AI features break that assumption. The output is generated, not specified. The same input can produce different results. The system can be confidently wrong. It can be slow. It can refuse. And the user is now a participant who has to judge, correct and sometimes overrule what the product produced.
None of that is visible in a static mockup. You cannot annotate your way to confidence about an experience whose core behaviour is uncertain. You have to feel it.
The uncertainty lives in places mockups can't show
When you design an AI product, the hardest questions are rarely about layout. They are about what happens in the messy middle:
- Probabilistic output. The result varies run to run. Which means the interface has to hold a range of outputs gracefully, not one perfect example.
- Edge cases and failure. Empty results, partial results, low-confidence results, refusals, timeouts. These are not rare, for AI they are routine, and they need real design.

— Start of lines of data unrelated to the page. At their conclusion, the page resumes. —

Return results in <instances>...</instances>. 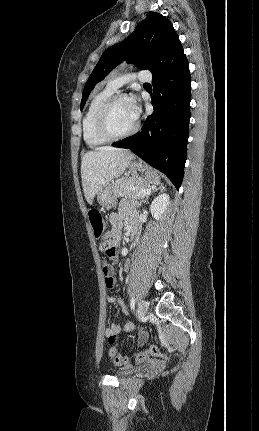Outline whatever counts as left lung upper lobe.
Returning <instances> with one entry per match:
<instances>
[{
	"label": "left lung upper lobe",
	"mask_w": 259,
	"mask_h": 431,
	"mask_svg": "<svg viewBox=\"0 0 259 431\" xmlns=\"http://www.w3.org/2000/svg\"><path fill=\"white\" fill-rule=\"evenodd\" d=\"M179 40L172 23L159 13L149 14L123 42L109 47L101 56L85 84L80 109L95 85L120 62L126 60L141 69L153 72L170 47Z\"/></svg>",
	"instance_id": "1"
}]
</instances>
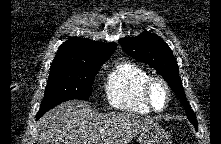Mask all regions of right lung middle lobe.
I'll use <instances>...</instances> for the list:
<instances>
[{"label": "right lung middle lobe", "instance_id": "dd1d6c3e", "mask_svg": "<svg viewBox=\"0 0 221 144\" xmlns=\"http://www.w3.org/2000/svg\"><path fill=\"white\" fill-rule=\"evenodd\" d=\"M102 64L51 65L45 96L36 119L62 102L88 99L92 93L94 77Z\"/></svg>", "mask_w": 221, "mask_h": 144}]
</instances>
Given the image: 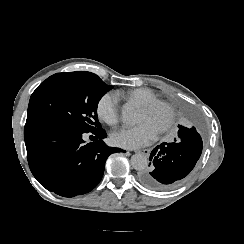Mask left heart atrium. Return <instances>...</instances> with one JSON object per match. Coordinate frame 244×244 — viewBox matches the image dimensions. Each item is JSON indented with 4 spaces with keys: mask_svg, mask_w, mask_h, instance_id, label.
I'll return each instance as SVG.
<instances>
[{
    "mask_svg": "<svg viewBox=\"0 0 244 244\" xmlns=\"http://www.w3.org/2000/svg\"><path fill=\"white\" fill-rule=\"evenodd\" d=\"M158 132L149 124L143 123L131 129H124L112 134V143L126 149H137L152 144Z\"/></svg>",
    "mask_w": 244,
    "mask_h": 244,
    "instance_id": "39dd6f15",
    "label": "left heart atrium"
}]
</instances>
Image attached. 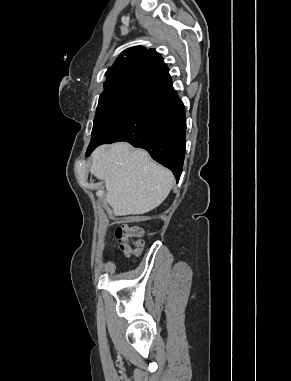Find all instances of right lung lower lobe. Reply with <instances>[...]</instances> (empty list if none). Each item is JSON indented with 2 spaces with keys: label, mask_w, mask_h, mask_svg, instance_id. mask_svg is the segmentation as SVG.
Instances as JSON below:
<instances>
[{
  "label": "right lung lower lobe",
  "mask_w": 291,
  "mask_h": 381,
  "mask_svg": "<svg viewBox=\"0 0 291 381\" xmlns=\"http://www.w3.org/2000/svg\"><path fill=\"white\" fill-rule=\"evenodd\" d=\"M185 109L172 87L167 67L142 77L120 124L115 141L89 145L86 155L100 144L126 141L146 149L151 157L169 168L178 181L185 155Z\"/></svg>",
  "instance_id": "right-lung-lower-lobe-1"
}]
</instances>
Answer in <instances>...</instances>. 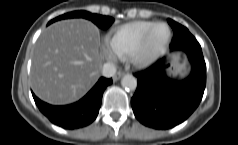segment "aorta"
<instances>
[{
    "instance_id": "obj_1",
    "label": "aorta",
    "mask_w": 238,
    "mask_h": 145,
    "mask_svg": "<svg viewBox=\"0 0 238 145\" xmlns=\"http://www.w3.org/2000/svg\"><path fill=\"white\" fill-rule=\"evenodd\" d=\"M121 85L123 88L133 91L137 87V80L134 76L127 74L121 79Z\"/></svg>"
}]
</instances>
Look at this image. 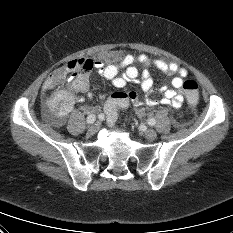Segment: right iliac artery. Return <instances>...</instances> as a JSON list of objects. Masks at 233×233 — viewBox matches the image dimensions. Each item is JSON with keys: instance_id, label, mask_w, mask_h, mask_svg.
Here are the masks:
<instances>
[{"instance_id": "1", "label": "right iliac artery", "mask_w": 233, "mask_h": 233, "mask_svg": "<svg viewBox=\"0 0 233 233\" xmlns=\"http://www.w3.org/2000/svg\"><path fill=\"white\" fill-rule=\"evenodd\" d=\"M95 122V115H89L88 117H87V123L88 124H92V123H94Z\"/></svg>"}]
</instances>
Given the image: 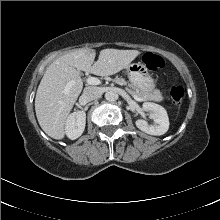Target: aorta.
<instances>
[{
    "instance_id": "762f6f07",
    "label": "aorta",
    "mask_w": 220,
    "mask_h": 220,
    "mask_svg": "<svg viewBox=\"0 0 220 220\" xmlns=\"http://www.w3.org/2000/svg\"><path fill=\"white\" fill-rule=\"evenodd\" d=\"M105 99L109 102H114L118 99V95L113 91H108L105 93Z\"/></svg>"
}]
</instances>
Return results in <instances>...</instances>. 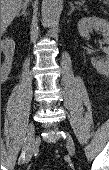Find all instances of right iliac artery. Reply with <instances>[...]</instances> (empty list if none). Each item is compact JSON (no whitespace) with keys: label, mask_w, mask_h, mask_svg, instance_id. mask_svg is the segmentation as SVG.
I'll return each mask as SVG.
<instances>
[{"label":"right iliac artery","mask_w":109,"mask_h":170,"mask_svg":"<svg viewBox=\"0 0 109 170\" xmlns=\"http://www.w3.org/2000/svg\"><path fill=\"white\" fill-rule=\"evenodd\" d=\"M26 149H27V144H26V141H25L23 148H22V153H21V155L18 159V164H22L24 162Z\"/></svg>","instance_id":"1"}]
</instances>
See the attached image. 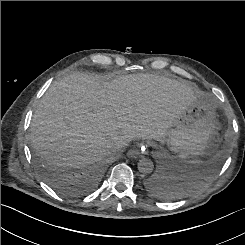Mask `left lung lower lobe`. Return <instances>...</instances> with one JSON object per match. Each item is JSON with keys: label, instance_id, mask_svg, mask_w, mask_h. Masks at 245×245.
I'll return each instance as SVG.
<instances>
[{"label": "left lung lower lobe", "instance_id": "0a47b994", "mask_svg": "<svg viewBox=\"0 0 245 245\" xmlns=\"http://www.w3.org/2000/svg\"><path fill=\"white\" fill-rule=\"evenodd\" d=\"M168 177L166 173L153 175L145 180L144 186L148 192L158 198H169L180 190Z\"/></svg>", "mask_w": 245, "mask_h": 245}]
</instances>
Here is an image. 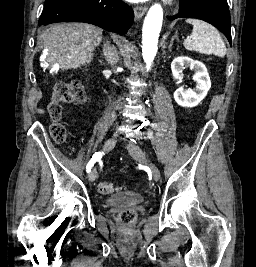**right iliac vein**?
<instances>
[{
	"label": "right iliac vein",
	"instance_id": "63e3f726",
	"mask_svg": "<svg viewBox=\"0 0 256 267\" xmlns=\"http://www.w3.org/2000/svg\"><path fill=\"white\" fill-rule=\"evenodd\" d=\"M115 143H116V136H112L111 138L107 139L103 145V151L104 152L109 151L114 147ZM88 178L90 181H94L97 178L96 169H92V171H90Z\"/></svg>",
	"mask_w": 256,
	"mask_h": 267
}]
</instances>
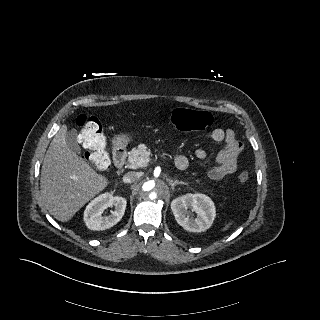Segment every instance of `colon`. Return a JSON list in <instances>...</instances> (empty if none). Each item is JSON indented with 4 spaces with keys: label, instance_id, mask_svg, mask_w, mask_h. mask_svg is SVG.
<instances>
[{
    "label": "colon",
    "instance_id": "colon-1",
    "mask_svg": "<svg viewBox=\"0 0 320 320\" xmlns=\"http://www.w3.org/2000/svg\"><path fill=\"white\" fill-rule=\"evenodd\" d=\"M170 120L181 131L201 132L211 127L217 119L208 111L181 107L171 112ZM76 124L81 129L86 157L97 169H108L111 160L105 151L106 138L100 120L95 116L80 115ZM249 178L250 174L246 170L241 171L237 176L240 183H246Z\"/></svg>",
    "mask_w": 320,
    "mask_h": 320
}]
</instances>
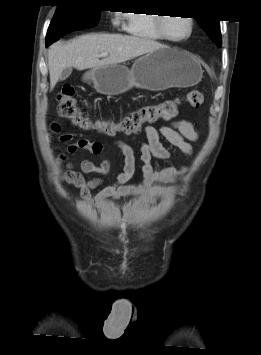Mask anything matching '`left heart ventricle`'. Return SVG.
<instances>
[{
  "mask_svg": "<svg viewBox=\"0 0 261 355\" xmlns=\"http://www.w3.org/2000/svg\"><path fill=\"white\" fill-rule=\"evenodd\" d=\"M167 34L172 38H182L189 33V22L184 17H170L165 22Z\"/></svg>",
  "mask_w": 261,
  "mask_h": 355,
  "instance_id": "1",
  "label": "left heart ventricle"
}]
</instances>
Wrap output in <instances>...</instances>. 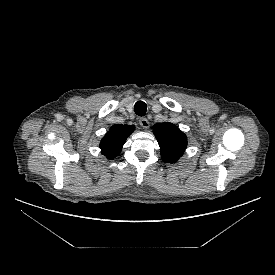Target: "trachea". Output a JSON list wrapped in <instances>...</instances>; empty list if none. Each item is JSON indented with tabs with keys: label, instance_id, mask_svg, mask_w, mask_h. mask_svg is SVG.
I'll return each mask as SVG.
<instances>
[{
	"label": "trachea",
	"instance_id": "obj_1",
	"mask_svg": "<svg viewBox=\"0 0 275 275\" xmlns=\"http://www.w3.org/2000/svg\"><path fill=\"white\" fill-rule=\"evenodd\" d=\"M147 105L143 101H137L134 105V111L138 116H144L146 114Z\"/></svg>",
	"mask_w": 275,
	"mask_h": 275
}]
</instances>
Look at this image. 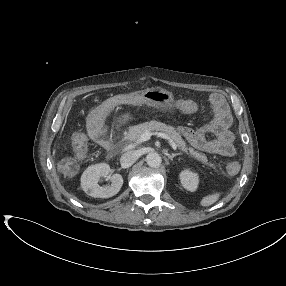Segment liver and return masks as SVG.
<instances>
[{
	"mask_svg": "<svg viewBox=\"0 0 286 286\" xmlns=\"http://www.w3.org/2000/svg\"><path fill=\"white\" fill-rule=\"evenodd\" d=\"M122 118L123 121H126L129 118V114L123 115ZM87 132L91 139L96 140L100 136L104 135V133L106 132V128H104L102 124H96L95 127L89 128Z\"/></svg>",
	"mask_w": 286,
	"mask_h": 286,
	"instance_id": "6515ba94",
	"label": "liver"
}]
</instances>
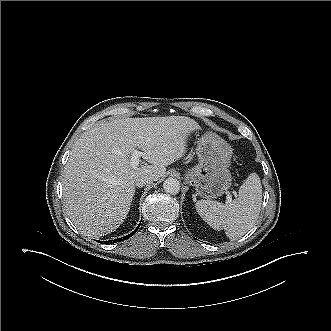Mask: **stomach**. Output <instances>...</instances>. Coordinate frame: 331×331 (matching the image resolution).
<instances>
[{
    "label": "stomach",
    "instance_id": "1",
    "mask_svg": "<svg viewBox=\"0 0 331 331\" xmlns=\"http://www.w3.org/2000/svg\"><path fill=\"white\" fill-rule=\"evenodd\" d=\"M199 163L185 173V180L194 186L196 195L215 199L223 195L231 186L228 169L232 157L229 144L218 135L207 132L197 144Z\"/></svg>",
    "mask_w": 331,
    "mask_h": 331
}]
</instances>
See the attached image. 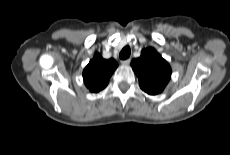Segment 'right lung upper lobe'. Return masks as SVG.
<instances>
[{"mask_svg": "<svg viewBox=\"0 0 230 155\" xmlns=\"http://www.w3.org/2000/svg\"><path fill=\"white\" fill-rule=\"evenodd\" d=\"M118 67L114 59L105 60L99 53H96L83 71V79L86 87L91 92H99L104 89Z\"/></svg>", "mask_w": 230, "mask_h": 155, "instance_id": "obj_1", "label": "right lung upper lobe"}]
</instances>
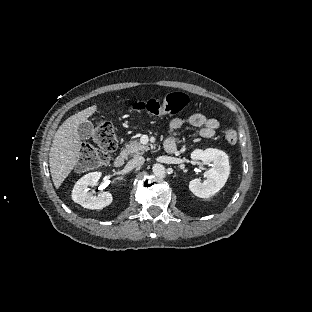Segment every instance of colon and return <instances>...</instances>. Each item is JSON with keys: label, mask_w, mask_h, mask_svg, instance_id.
Wrapping results in <instances>:
<instances>
[{"label": "colon", "mask_w": 312, "mask_h": 312, "mask_svg": "<svg viewBox=\"0 0 312 312\" xmlns=\"http://www.w3.org/2000/svg\"><path fill=\"white\" fill-rule=\"evenodd\" d=\"M187 104L183 92L169 93L161 100L157 98L145 99L135 103L132 109L136 112L149 113L158 117L181 111ZM93 138L98 149H86L81 152V164L96 167L107 163L118 145L114 125L110 120H100L93 129ZM225 139L229 145H235L238 137L233 129L225 131Z\"/></svg>", "instance_id": "1"}]
</instances>
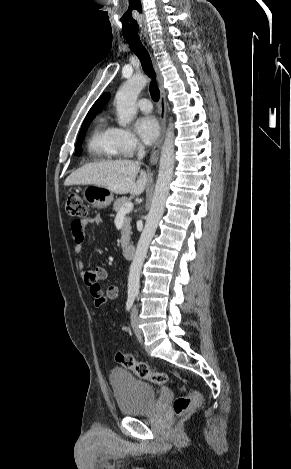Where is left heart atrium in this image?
Here are the masks:
<instances>
[{"mask_svg": "<svg viewBox=\"0 0 291 469\" xmlns=\"http://www.w3.org/2000/svg\"><path fill=\"white\" fill-rule=\"evenodd\" d=\"M136 130L146 144H151L159 135V124L155 117L144 116L137 120Z\"/></svg>", "mask_w": 291, "mask_h": 469, "instance_id": "left-heart-atrium-1", "label": "left heart atrium"}]
</instances>
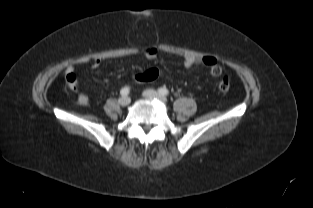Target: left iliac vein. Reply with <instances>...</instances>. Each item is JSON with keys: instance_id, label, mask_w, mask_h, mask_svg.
<instances>
[{"instance_id": "1", "label": "left iliac vein", "mask_w": 313, "mask_h": 208, "mask_svg": "<svg viewBox=\"0 0 313 208\" xmlns=\"http://www.w3.org/2000/svg\"><path fill=\"white\" fill-rule=\"evenodd\" d=\"M144 97H146L147 99H156L160 102L166 103L167 102V98L159 93H157L156 91L152 90V89H148L145 90L143 92Z\"/></svg>"}]
</instances>
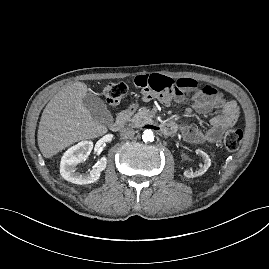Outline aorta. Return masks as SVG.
I'll return each instance as SVG.
<instances>
[{
  "instance_id": "aorta-1",
  "label": "aorta",
  "mask_w": 269,
  "mask_h": 269,
  "mask_svg": "<svg viewBox=\"0 0 269 269\" xmlns=\"http://www.w3.org/2000/svg\"><path fill=\"white\" fill-rule=\"evenodd\" d=\"M142 139L145 142H152L154 141V133L151 129H146L143 132Z\"/></svg>"
}]
</instances>
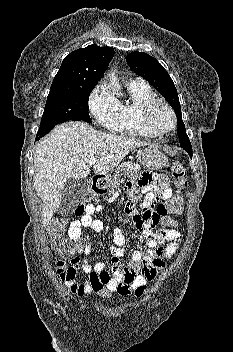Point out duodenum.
<instances>
[{
    "label": "duodenum",
    "instance_id": "obj_1",
    "mask_svg": "<svg viewBox=\"0 0 233 352\" xmlns=\"http://www.w3.org/2000/svg\"><path fill=\"white\" fill-rule=\"evenodd\" d=\"M104 180L101 176H93L91 179V190L94 194L103 193Z\"/></svg>",
    "mask_w": 233,
    "mask_h": 352
}]
</instances>
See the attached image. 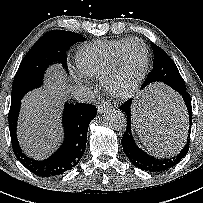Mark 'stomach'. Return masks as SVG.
Returning a JSON list of instances; mask_svg holds the SVG:
<instances>
[{
    "label": "stomach",
    "instance_id": "obj_1",
    "mask_svg": "<svg viewBox=\"0 0 203 203\" xmlns=\"http://www.w3.org/2000/svg\"><path fill=\"white\" fill-rule=\"evenodd\" d=\"M151 102L150 98L148 97V94L140 101L141 107L144 108L146 107V104L148 106V103Z\"/></svg>",
    "mask_w": 203,
    "mask_h": 203
}]
</instances>
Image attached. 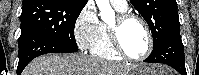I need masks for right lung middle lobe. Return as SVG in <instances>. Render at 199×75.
Listing matches in <instances>:
<instances>
[{"label": "right lung middle lobe", "mask_w": 199, "mask_h": 75, "mask_svg": "<svg viewBox=\"0 0 199 75\" xmlns=\"http://www.w3.org/2000/svg\"><path fill=\"white\" fill-rule=\"evenodd\" d=\"M84 6L59 1L43 5L23 4L18 42L40 35L77 47L74 26Z\"/></svg>", "instance_id": "right-lung-middle-lobe-1"}]
</instances>
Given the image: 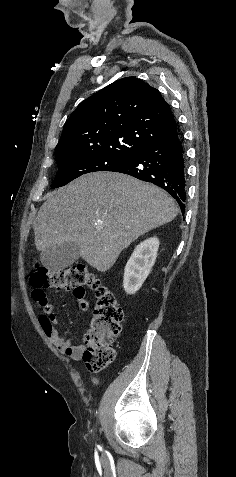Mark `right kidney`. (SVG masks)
Masks as SVG:
<instances>
[{"mask_svg": "<svg viewBox=\"0 0 236 477\" xmlns=\"http://www.w3.org/2000/svg\"><path fill=\"white\" fill-rule=\"evenodd\" d=\"M158 248L159 240L156 237L136 246L124 271L123 286L127 294H134L140 289L155 263Z\"/></svg>", "mask_w": 236, "mask_h": 477, "instance_id": "ca27d5eb", "label": "right kidney"}]
</instances>
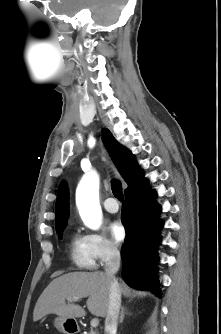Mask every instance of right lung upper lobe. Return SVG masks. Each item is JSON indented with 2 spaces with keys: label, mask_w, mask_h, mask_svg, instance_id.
Returning <instances> with one entry per match:
<instances>
[{
  "label": "right lung upper lobe",
  "mask_w": 221,
  "mask_h": 334,
  "mask_svg": "<svg viewBox=\"0 0 221 334\" xmlns=\"http://www.w3.org/2000/svg\"><path fill=\"white\" fill-rule=\"evenodd\" d=\"M103 141L109 149L111 156L119 169L130 190L140 184L145 178L141 168L135 164L133 155L122 145H120L107 129L103 130ZM68 219V191L64 184H61L58 190L56 200V230L65 228Z\"/></svg>",
  "instance_id": "right-lung-upper-lobe-1"
}]
</instances>
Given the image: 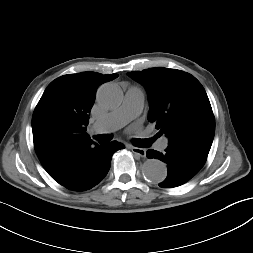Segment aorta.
Here are the masks:
<instances>
[{
  "instance_id": "obj_1",
  "label": "aorta",
  "mask_w": 253,
  "mask_h": 253,
  "mask_svg": "<svg viewBox=\"0 0 253 253\" xmlns=\"http://www.w3.org/2000/svg\"><path fill=\"white\" fill-rule=\"evenodd\" d=\"M122 99L121 89L113 83L102 85L97 92V101L103 108H116L121 104ZM142 173L151 182L160 183L167 176V167L158 159H148L143 163Z\"/></svg>"
}]
</instances>
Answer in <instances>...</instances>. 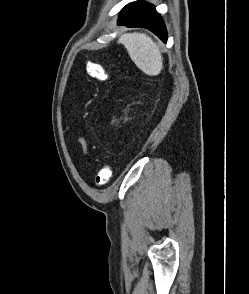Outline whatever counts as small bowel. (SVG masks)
I'll list each match as a JSON object with an SVG mask.
<instances>
[{
  "instance_id": "small-bowel-1",
  "label": "small bowel",
  "mask_w": 249,
  "mask_h": 294,
  "mask_svg": "<svg viewBox=\"0 0 249 294\" xmlns=\"http://www.w3.org/2000/svg\"><path fill=\"white\" fill-rule=\"evenodd\" d=\"M76 141H77L78 146H79L80 149H81V152H82L85 156H87L88 151H87V143H86L85 139L82 138V137H79V138H77Z\"/></svg>"
}]
</instances>
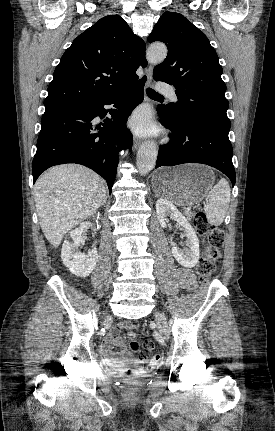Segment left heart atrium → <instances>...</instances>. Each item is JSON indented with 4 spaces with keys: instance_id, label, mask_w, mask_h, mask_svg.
<instances>
[{
    "instance_id": "obj_1",
    "label": "left heart atrium",
    "mask_w": 275,
    "mask_h": 431,
    "mask_svg": "<svg viewBox=\"0 0 275 431\" xmlns=\"http://www.w3.org/2000/svg\"><path fill=\"white\" fill-rule=\"evenodd\" d=\"M130 128L139 135H148L156 131L151 115L146 109H139L129 121Z\"/></svg>"
}]
</instances>
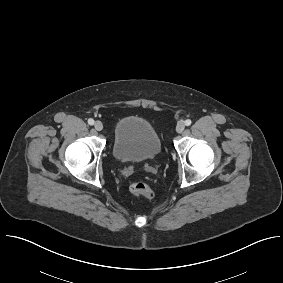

- Trust and correction. Users need to understand where output came from, how sure the system is, and how to fix it when it's wrong.
- Latency. A two-second wait changes the entire feel of an interaction. You only learn that by experiencing it.
- Human review. Most useful AI products keep a human in the loop. Designing that hand-off, approve, edit, reject, escalate, is the actual product.
You cannot review your way to a good AI experience. You have to put a behaving thing in front of a person and watch what breaks.
Prototyping moves uncertainty forward, where it's cheap
Every product has a fixed amount of uncertainty to burn down before it ships. The only question is when you pay for it. Discover a broken trust model in a prototype and it costs a week. Discover it after engineering has built the pipeline, and it costs a quarter.
A realistic prototype, even a faked or scripted one, lets you answer the expensive questions early:
- Does the interaction model actually make the AI feel controllable?
- Do users trust the output enough to act on it, and distrust it enough to check?
- What does the experience feel like when the model is wrong, slow or empty?
- Is the human-review step a relief or a chore?
You do not need a working model to answer these. You need something that behaves convincingly enough to provoke a real reaction. That is what a prototype is for.
What this looks like in practice
For AI work I prototype the behaviour before the pixels: the states, the confidence signals, the correction paths, the failure modes. Often with canned or wizard-of-oz responses standing in for the real model. The goal isn't a demo that always works, it's a demo that reveals where the experience falls apart, while changing it is still cheap.
Traditional software lets you design forward and validate at the end. AI products invert that. The earlier you make the behaviour tangible, the less you pay for the uncertainty you were always going to have to face.